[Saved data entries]
Segment Open

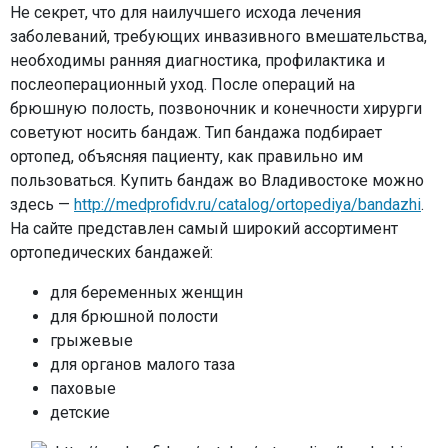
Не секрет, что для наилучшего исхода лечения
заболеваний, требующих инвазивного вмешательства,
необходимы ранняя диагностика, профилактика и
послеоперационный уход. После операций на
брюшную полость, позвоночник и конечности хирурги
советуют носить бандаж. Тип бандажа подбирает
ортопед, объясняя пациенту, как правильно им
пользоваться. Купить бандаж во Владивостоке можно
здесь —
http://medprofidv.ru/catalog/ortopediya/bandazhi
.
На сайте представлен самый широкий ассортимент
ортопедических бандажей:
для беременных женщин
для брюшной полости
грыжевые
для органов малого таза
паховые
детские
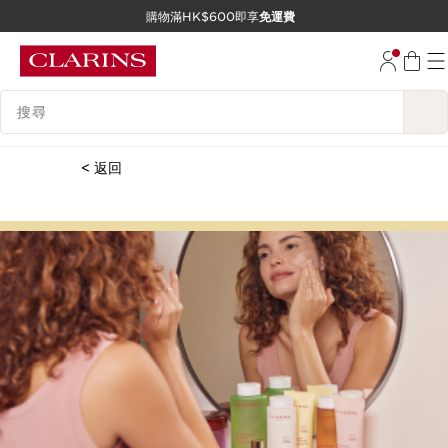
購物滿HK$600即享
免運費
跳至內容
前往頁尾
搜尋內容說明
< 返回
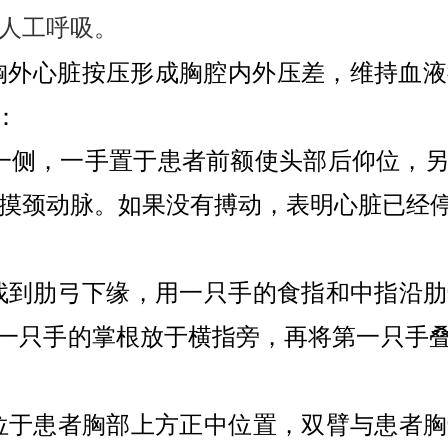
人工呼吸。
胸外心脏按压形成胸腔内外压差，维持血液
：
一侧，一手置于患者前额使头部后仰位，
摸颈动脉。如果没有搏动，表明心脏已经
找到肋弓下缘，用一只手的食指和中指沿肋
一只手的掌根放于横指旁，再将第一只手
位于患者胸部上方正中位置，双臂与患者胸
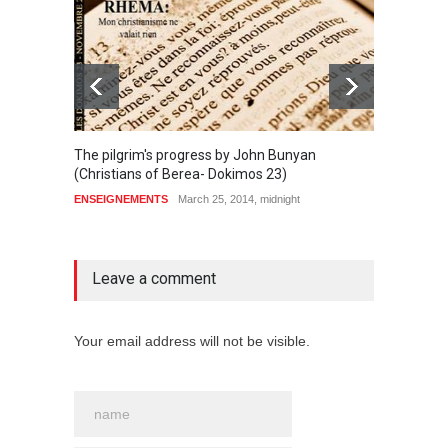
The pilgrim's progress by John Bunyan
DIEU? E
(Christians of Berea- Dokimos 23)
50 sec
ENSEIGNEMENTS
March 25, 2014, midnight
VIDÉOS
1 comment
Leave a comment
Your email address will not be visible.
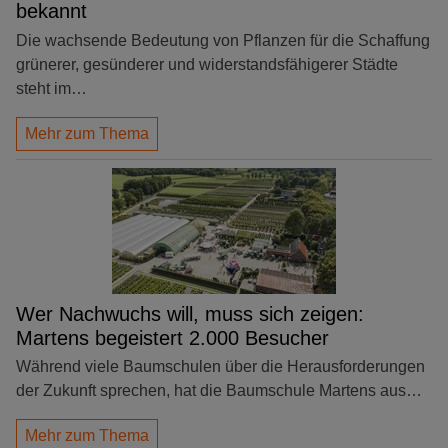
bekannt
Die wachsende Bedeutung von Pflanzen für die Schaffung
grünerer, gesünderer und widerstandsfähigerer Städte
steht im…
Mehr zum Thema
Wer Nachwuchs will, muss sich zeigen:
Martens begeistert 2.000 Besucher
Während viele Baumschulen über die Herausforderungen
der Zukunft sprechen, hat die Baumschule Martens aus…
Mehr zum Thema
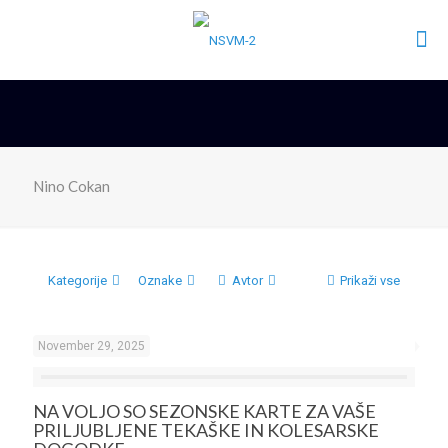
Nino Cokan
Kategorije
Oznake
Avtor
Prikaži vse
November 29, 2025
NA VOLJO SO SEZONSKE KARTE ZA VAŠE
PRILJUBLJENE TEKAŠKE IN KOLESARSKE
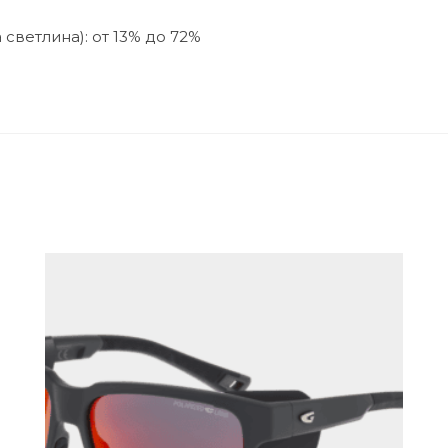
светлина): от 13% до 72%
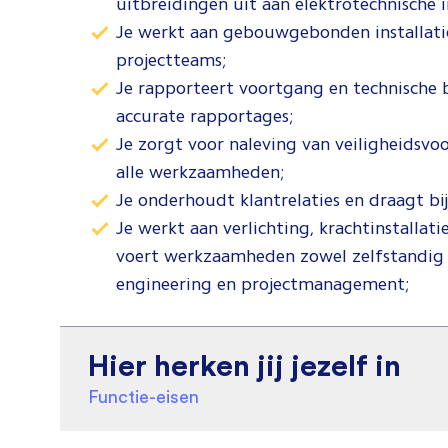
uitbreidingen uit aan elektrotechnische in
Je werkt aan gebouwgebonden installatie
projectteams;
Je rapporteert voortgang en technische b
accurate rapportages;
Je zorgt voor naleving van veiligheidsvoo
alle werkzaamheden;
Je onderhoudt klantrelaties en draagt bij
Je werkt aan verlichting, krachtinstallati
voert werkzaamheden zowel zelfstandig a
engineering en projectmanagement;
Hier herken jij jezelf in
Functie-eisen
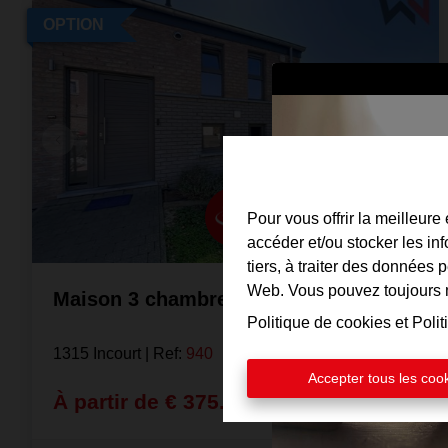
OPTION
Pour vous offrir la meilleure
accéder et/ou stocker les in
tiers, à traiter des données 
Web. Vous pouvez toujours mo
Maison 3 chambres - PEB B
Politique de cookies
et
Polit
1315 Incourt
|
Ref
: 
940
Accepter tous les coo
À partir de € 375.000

Segment Closed
Segment Open

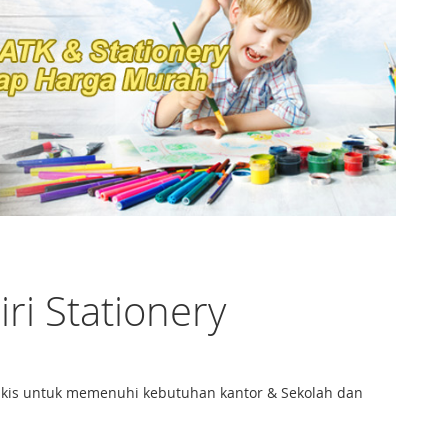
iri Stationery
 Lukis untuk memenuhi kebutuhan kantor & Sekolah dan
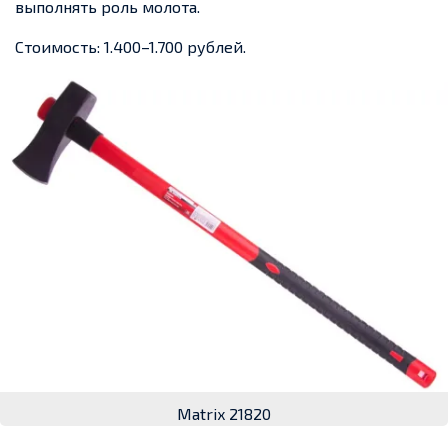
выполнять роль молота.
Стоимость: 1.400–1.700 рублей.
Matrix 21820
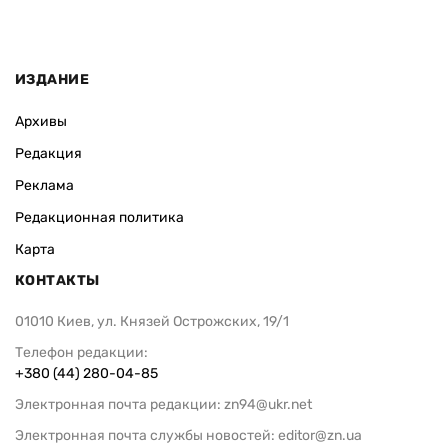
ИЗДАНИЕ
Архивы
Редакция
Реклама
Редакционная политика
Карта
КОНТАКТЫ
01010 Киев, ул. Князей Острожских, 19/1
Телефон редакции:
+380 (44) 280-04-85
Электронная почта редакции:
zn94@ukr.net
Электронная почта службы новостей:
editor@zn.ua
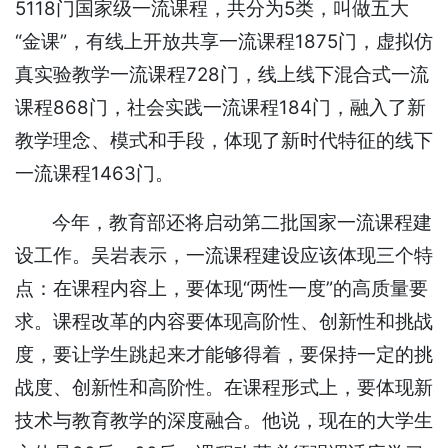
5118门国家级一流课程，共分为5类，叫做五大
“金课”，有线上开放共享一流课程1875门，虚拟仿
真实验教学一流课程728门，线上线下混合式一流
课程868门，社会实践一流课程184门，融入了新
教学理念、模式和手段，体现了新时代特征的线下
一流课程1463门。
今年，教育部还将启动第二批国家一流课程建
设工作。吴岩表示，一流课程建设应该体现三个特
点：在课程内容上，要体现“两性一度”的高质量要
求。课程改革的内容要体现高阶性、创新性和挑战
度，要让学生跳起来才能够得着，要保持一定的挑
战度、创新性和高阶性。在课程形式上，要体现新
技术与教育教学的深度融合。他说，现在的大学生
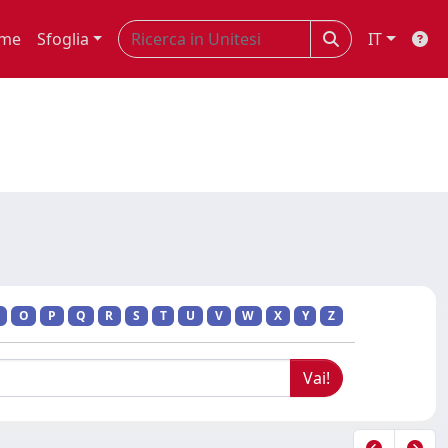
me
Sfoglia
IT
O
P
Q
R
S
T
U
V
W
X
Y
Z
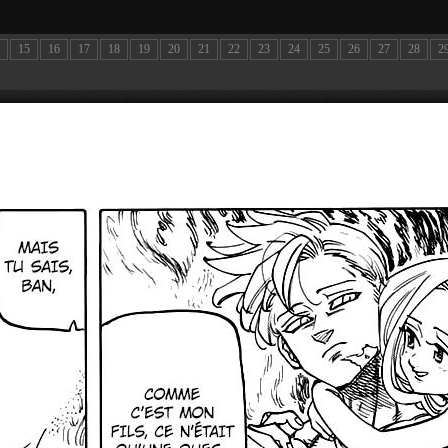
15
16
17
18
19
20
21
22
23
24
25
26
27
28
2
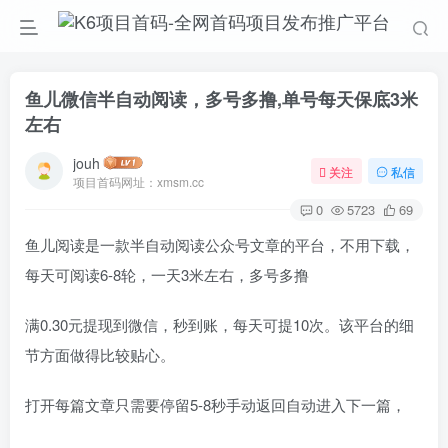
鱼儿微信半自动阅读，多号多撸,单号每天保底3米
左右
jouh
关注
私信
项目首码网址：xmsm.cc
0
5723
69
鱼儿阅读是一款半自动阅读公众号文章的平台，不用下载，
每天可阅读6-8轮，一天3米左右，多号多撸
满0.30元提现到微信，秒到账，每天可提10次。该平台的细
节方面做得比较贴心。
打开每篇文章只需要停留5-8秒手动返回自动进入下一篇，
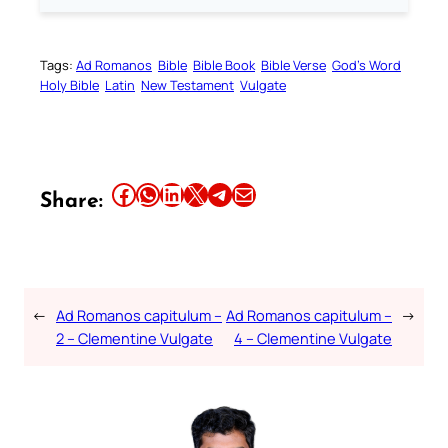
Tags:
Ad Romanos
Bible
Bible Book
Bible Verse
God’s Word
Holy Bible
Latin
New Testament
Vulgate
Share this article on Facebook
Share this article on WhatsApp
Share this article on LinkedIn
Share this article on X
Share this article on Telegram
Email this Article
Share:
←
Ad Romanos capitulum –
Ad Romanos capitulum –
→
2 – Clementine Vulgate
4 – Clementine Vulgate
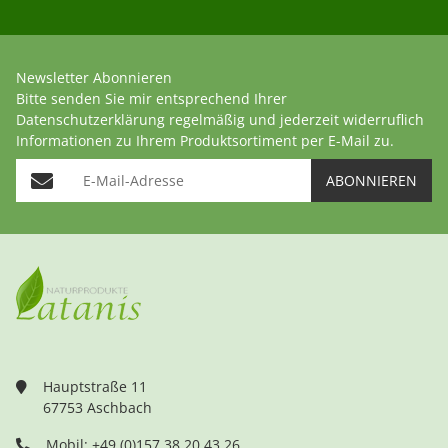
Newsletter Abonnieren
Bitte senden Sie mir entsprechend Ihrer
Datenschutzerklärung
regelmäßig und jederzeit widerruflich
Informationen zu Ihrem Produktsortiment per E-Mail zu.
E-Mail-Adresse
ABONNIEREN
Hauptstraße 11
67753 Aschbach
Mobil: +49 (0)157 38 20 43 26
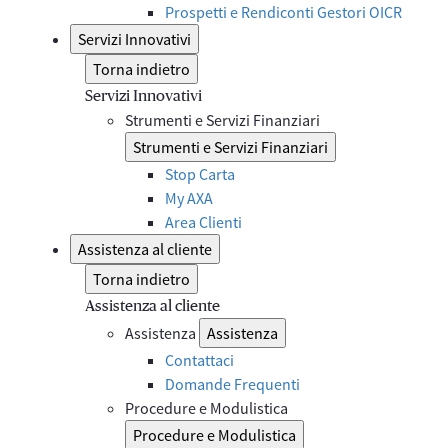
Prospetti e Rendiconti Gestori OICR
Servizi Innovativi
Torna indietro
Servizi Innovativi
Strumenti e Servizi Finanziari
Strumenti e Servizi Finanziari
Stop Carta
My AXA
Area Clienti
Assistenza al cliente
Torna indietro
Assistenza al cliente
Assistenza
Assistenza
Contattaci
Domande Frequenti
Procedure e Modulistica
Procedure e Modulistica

Segment Closed

What the task requires:
Output should consist of the lines above from the one with "voert werkzaamheden zowel zelfstandig a" down to the one with "À partir de € 375.000", exact and without pictures.

Output below:
voert werkzaamheden zowel zelfstandig a
engineering en projectmanagement;
Hier herken jij jezelf in
Functie-eisen
OPTION
Pour vous offrir la meilleure
accéder et/ou stocker les in
tiers, à traiter des données 
Web. Vous pouvez toujours mo
Maison 3 chambres - PEB B
Politique de cookies
et
Polit
1315 Incourt
|
Ref
: 
940
Accepter tous les coo
À partir de € 375.000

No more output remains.